The judges walk out onto the stage in the Milton Hotel. Five hundred excited, nervous people are watching them. Five hundred cameras flash when they go on stage. Dan feels very scared. He also knows that millions of people around the world are watching on TV.
The judges all stand up on the stage and pretend to open envelopes.
“And the winner is...” they all say. There is a moment of silence then lots and lots of really loud applause as the judges read out the names of their friends.
Then it is Dan’s turn.
“Ok everyone,” says David Froth, “Are we having a good time?!” Everyone shouts and claps. “Finally, we arrive at perhaps the most important award this evening: the Lifetime Achievement Award.
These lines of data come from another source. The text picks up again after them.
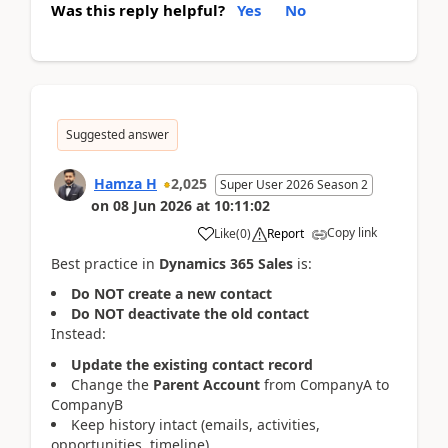
Was this reply helpful?
Yes
No
Suggested answer
Hamza H
2,025
Super User 2026 Season 2
on
08 Jun 2026
at
10:11:02
Copy link
Like
(
0
)
Report
Best practice in
Dynamics 365 Sales
is:
Do NOT create a new contact
Do NOT deactivate the old contact
Instead:
Update the existing contact record
Change the
Parent Account
from CompanyA to
CompanyB
Keep history intact (emails, activities,
opportunities, timeline)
Who will win this year? Will it be Dylan Roberts, voice of a generation? Or Jack Michaelson? Erm...dancer of a generation. Or Nobbo, bringer of world peace? To present the award, here is Dan Snaith, winner of the New Music Weekly competition.” Five hundred people applaud and shout. Five hundred cameras flash again in Dan’s face. Millions of people are watching him on TV.
Dan gets up nervously and stands in front of the microphone.
“Good evening!” he says. He opens an envelope which has a piece of paper in it. Nothing is written on the piece of paper. He says the words, “...and the winner is...” He stops and pauses. There is total silence in the room.
“The winner is....you!”
There is more total silence in the room. A few people say “What???”
“That’s right!” continues Dan, feeling more confident now. “You!” He looks directly into the TV cameras. “All the people around the world who listen to music and play music and love music! You are the most important people!”
There is the sound of surprise in the big room. Dan sees Dylan Roberts, Jack Michaelson and Nobbo leave the room.
“These awards,” Dan continues, “are a fix! The music business is a fix! If nobody listened to or bought the music, there would be no winners here tonight. That is why YOU are the winners!”
Some people cheer and applaud, some people say “boooo!”.
But tonight, Dan Snaith knows that he has won, too.